Small groups of engineers employed mainly in district heating and at hospitals tried to maintain and regain membership for the next 20 years. The stationary engineers faced technological change and continued opposition from employers who feared a broader union of workers in this critical area. Larger unions in the public sector and industry often would base wage settlements and pay equity on the stationary engineer position in workplaces because if this group were to join a strike, it would be difficult to keep a facility in operation.

There was also attempts by many companies and professionals to eliminate stationary engineer positions using technology and equipment like coil tube boilers. Fewer young people entered the trade in recent years, and in Ontario (2007) there are fewer than 15,000 licensed engineers. The average age was 53 and colleges in Ontario are training less than 200 people per year.
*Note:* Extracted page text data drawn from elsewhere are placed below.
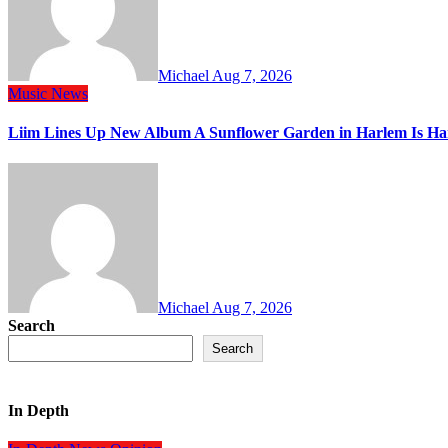
Michael
Aug 7, 2026
Music
News
Liim Lines Up New Album A Sunflower Garden in Harlem Is Ha
Michael
Aug 7, 2026
Search
Search
In Depth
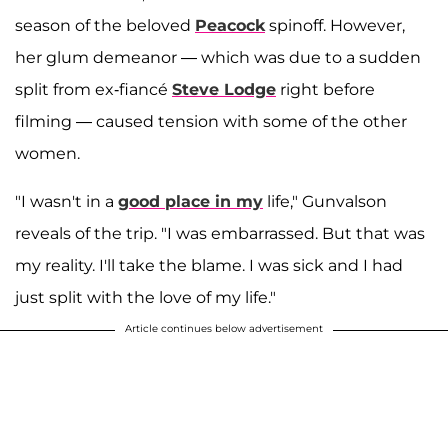
season of the beloved
Peacock
spinoff. However,
her glum demeanor — which was due to a sudden
split from ex-fiancé
Steve Lodge
right before
filming — caused tension with some of the other
women.
"I wasn't in a
good place in my
life," Gunvalson
reveals of the trip. "I was embarrassed. But that was
my reality. I'll take the blame. I was sick and I had
just split with the love of my life."
Article continues below advertisement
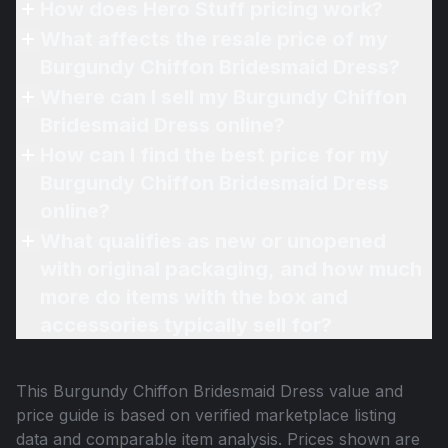
How does Hero Stuff pricing work?
What affects the resale price of my
Burgundy Chiffon Bridesmaid Dress?
Where can I sell my Burgundy Chiffon
Bridesmaid Dress online?
How can I find the best price for my
Burgundy Chiffon Bridesmaid Dress
online?
What qualifies as new or unopened
with original packaging, and how much
more do items with the box and
accessories typically sell for?
This
Burgundy Chiffon Bridesmaid Dress
value and
price guide is based on verified marketplace listing
data and comparable item analysis. Prices shown are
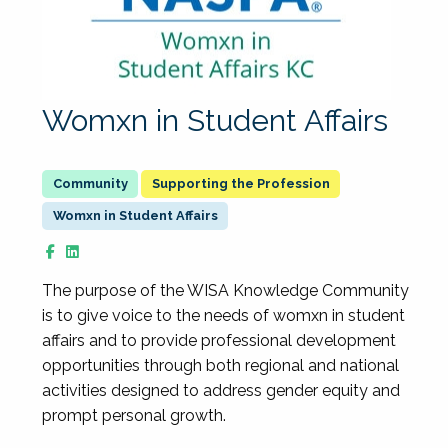
Womxn in Student Affairs
Supporting the Profession
Womxn in Student Affairs
The purpose of the WISA Knowledge Community
is to give voice to the needs of womxn in student
affairs and to provide professional development
opportunities through both regional and national
activities designed to address gender equity and
prompt personal growth.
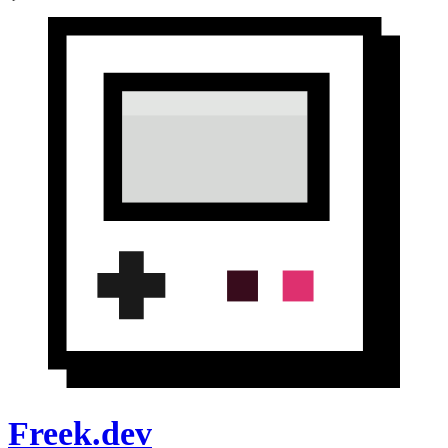
Freek.dev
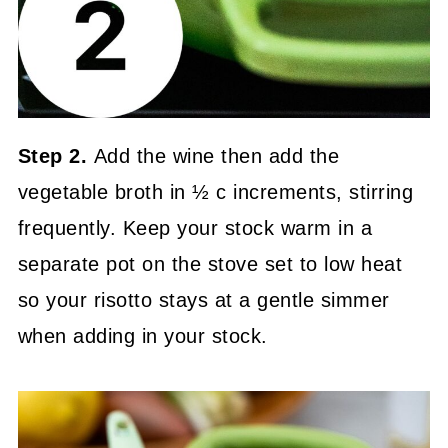
Step 2.
Add the wine then add the
vegetable broth in ½ c increments, stirring
frequently. Keep your stock warm in a
separate pot on the stove set to low heat
so your risotto stays at a gentle simmer
when adding in your stock.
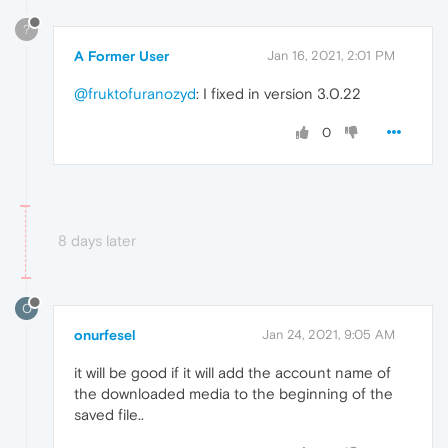
?
A Former User
Jan 16, 2021, 2:01 PM
@fruktofuranozyd
: I fixed in version 3.0.22
0
8 days later
O
onurfesel
Jan 24, 2021, 9:05 AM
it will be good if it will add the account name of
the downloaded media to the beginning of the
saved file..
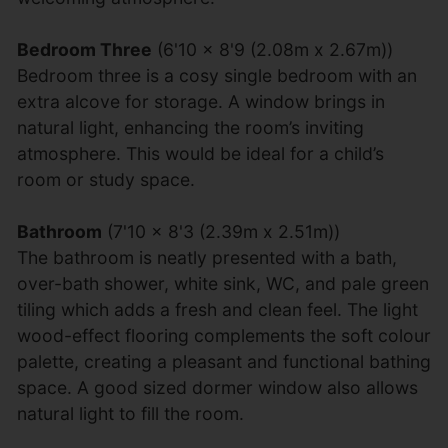
Bedroom Three
(6'10 x 8'9 (2.08m x 2.67m))
Bedroom three is a cosy single bedroom with an
extra alcove for storage. A window brings in
natural light, enhancing the room’s inviting
atmosphere. This would be ideal for a child’s
room or study space.
Bathroom
(7'10 x 8'3 (2.39m x 2.51m))
The bathroom is neatly presented with a bath,
over-bath shower, white sink, WC, and pale green
tiling which adds a fresh and clean feel. The light
wood-effect flooring complements the soft colour
palette, creating a pleasant and functional bathing
space. A good sized dormer window also allows
natural light to fill the room.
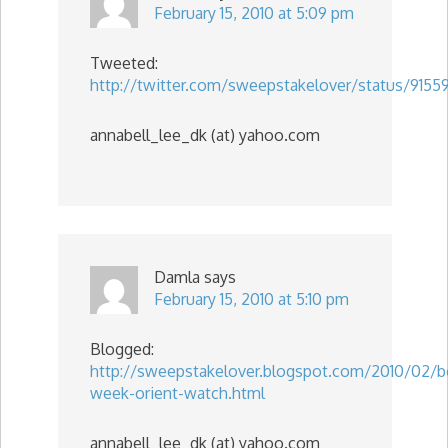
February 15, 2010 at 5:09 pm
Tweeted:
http://twitter.com/sweepstakelover/status/915
annabell_lee_dk (at) yahoo.com
Damla
says
February 15, 2010 at 5:10 pm
Blogged:
http://sweepstakelover.blogspot.com/2010/02/b
week-orient-watch.html
annabell_lee_dk (at) yahoo.com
One of the reasons for the current shortage of people in this field is the negative perception of skilled trades by young people and parents. With the introduction of new technologies such as computer controls, fuel cells, cogeneration and pollution controls, engineers will play an important role in the future and the trade is still a good career choice.

In September 2003 the CUOE merged with the Communications, Energy and Paperworkers Union of Canada (CEP) and became CEP Local 2003.